Carotte was an ace. During the war he used to fly French agents out of England, land them by night in fields guarded by the Resistance and fly others back to London. He often came down with no more guidance than torches held by the men who were waiting for him. He was completely reckless, and he dearly loved a laugh. Once, without a word of warning, he banked so hard, right over, that I almost lost my pants, and all this just to frighten a fat woman who was quietly doing her business in the garden, her bottom bare to the winds.
I so loved that machine and our darting about in the air that when we had no money to buy juice, I brought up the brilliant idea of turning myself into a planeborne peddler.
This was the only time in my life that I ever conned anyone. He was called Coriat and he owned a men and women's clothes shop, the Almacen Rio. He was in business with his brother. Coriat was a medium-sized Jew, dark, with an intelligent head; he spoke very good French. His shop was well run and he was making money hand over fist. On the women's side he had all the newest, most fashionable dresses imported from Paris. So I had the choice of a whole range of very salable merchandise. I persuaded him to let me have a quantity of blouses, trousers and dresses, on sale or return; they were worth a good deal of money and the idea was that we would sell them in the remoter parts of the country.
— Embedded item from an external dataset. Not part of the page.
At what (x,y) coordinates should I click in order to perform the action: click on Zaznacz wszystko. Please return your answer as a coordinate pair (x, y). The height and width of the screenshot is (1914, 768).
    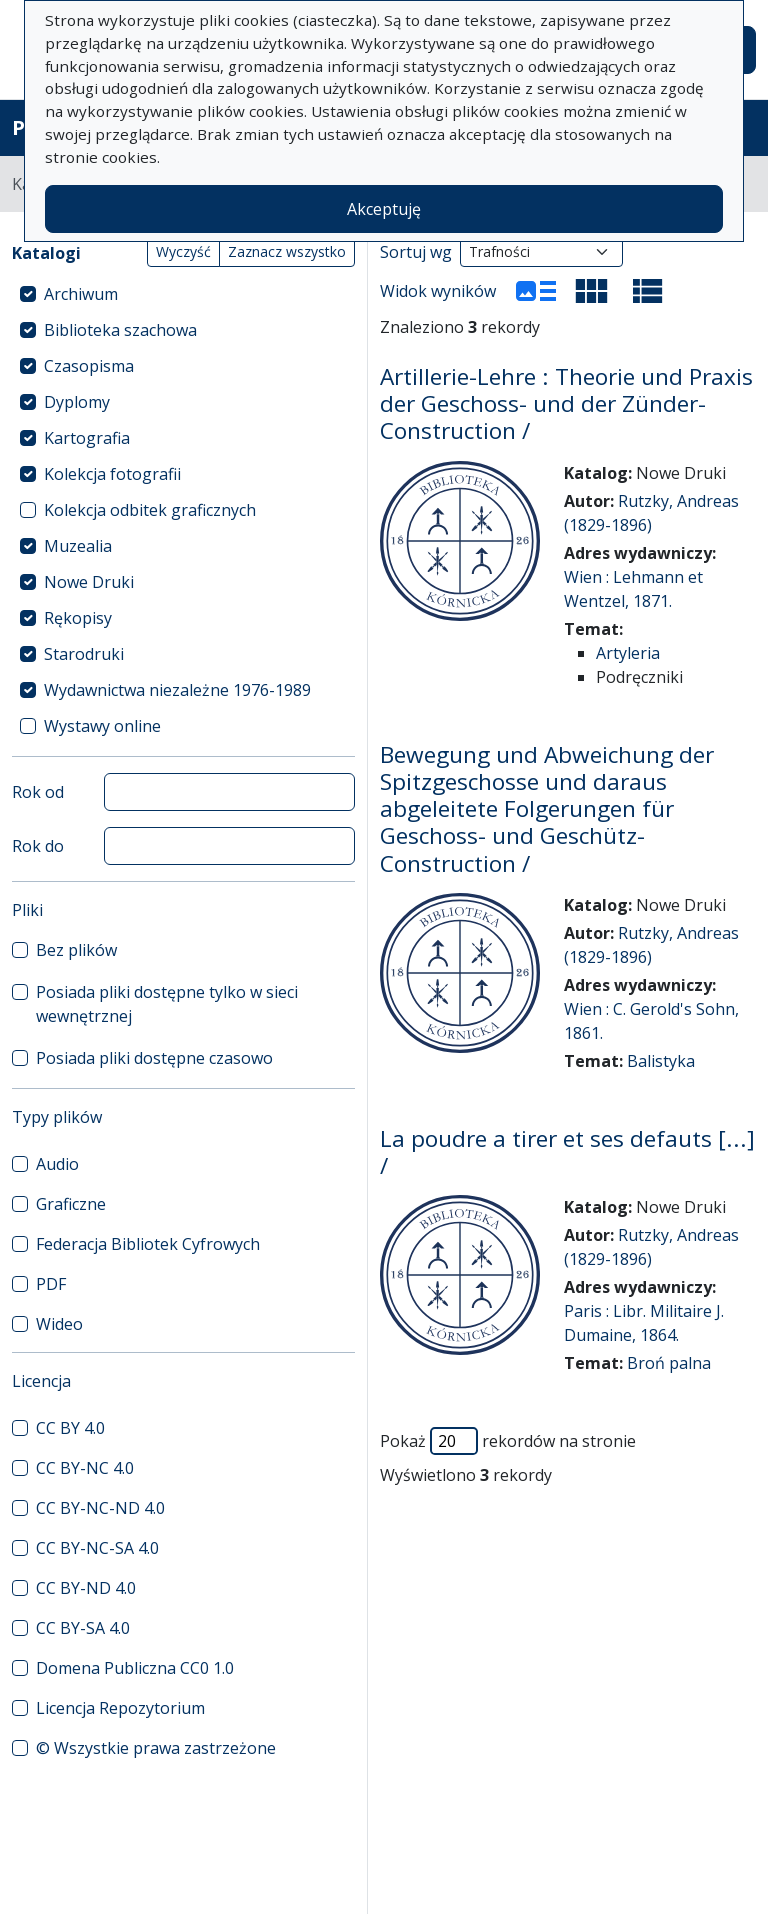
    Looking at the image, I should click on (287, 251).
We set off, going wherever we liked and coming back whenever it suited us. But although we sold our stuff pretty well, we didn't make enough to cover our expenses, and Coriat's share vanished in gas for the plane. There was nothing left for him.
Our best customers were the whores, and of course we never failed to go around the brothels. It was a great temptation for them when I spread our things out on the dining-room table- garish blouses, the latest in the way of pants, silk scarves, flowered skirts-and started my spiel. "And listen to what I say, ladies. This is not a useless luxury as far as you are concerned. If I may say so, it is more like a business investment, because the more attractive you are, the more the customers come crowding in. As for those ladies who just think of saving, I can tell them for sure that it's a deeply unwise economy not to buy from me. Why? Because all the really well-dressed girls are going to be dangerous competitors."
There were some pimps who didn't much care for our doing business this way; it made them feel bad to see money going into pockets other than their own. A good many of them sold "professional equipment" to their girls-on credit, sometimes-and the bastards wanted to monopolize the profit.
We often went to Puerto La Cruz, because there was a good airfield at Barcelona, a town a short way off. The best-run, classiest brothel there had sixty women in it, but the boss was an ugly great sod of a man, vulgar, pretentious and obstinate. He was a Panamanian. His wife was a Venezuelan, and she was charming; but unfortunately he was the one who gave the orders, and there was no question of even opening our cases for a quick look, far less of spreading things out on a table.
One day he went too far. He fired a girl then and there for having bought a scarf I was wearing around my neck. The argument turned nasty, and the cop on duty told us to get out and never come back.
"Okay, you fat shit," Carotte said. "We won't come back by land but by air. You can't keep us from doing that."
I didn't understand the threat until the next morning, when we were taking off at dawn from Barcelona and he said to me on the intercom, "We'll go and say hello to the Panamanian. Don't be frightened and hold on tight."
"What are you going to do?"
He made no reply, but when we came within sight of the brothel he climbed a little and then he dived straight for it at full throttle, shot under the high-tension cable just outside and roared over the corrugated-iron roof, almost touching it. Several of the sheets of iron were loose, and they flew off, displaying the rooms, with their beds and the people in them. We banked, climbed and flew back a little higher to contemplate the sight. I've never seen anything more utterly comic than those naked women and their naked customers, hopping mad in their lidless boxes, shaking furious fists at the plane, which had cut them short either in their games or in an exhausted sleep. Carotte and I laughed until we were almost sick.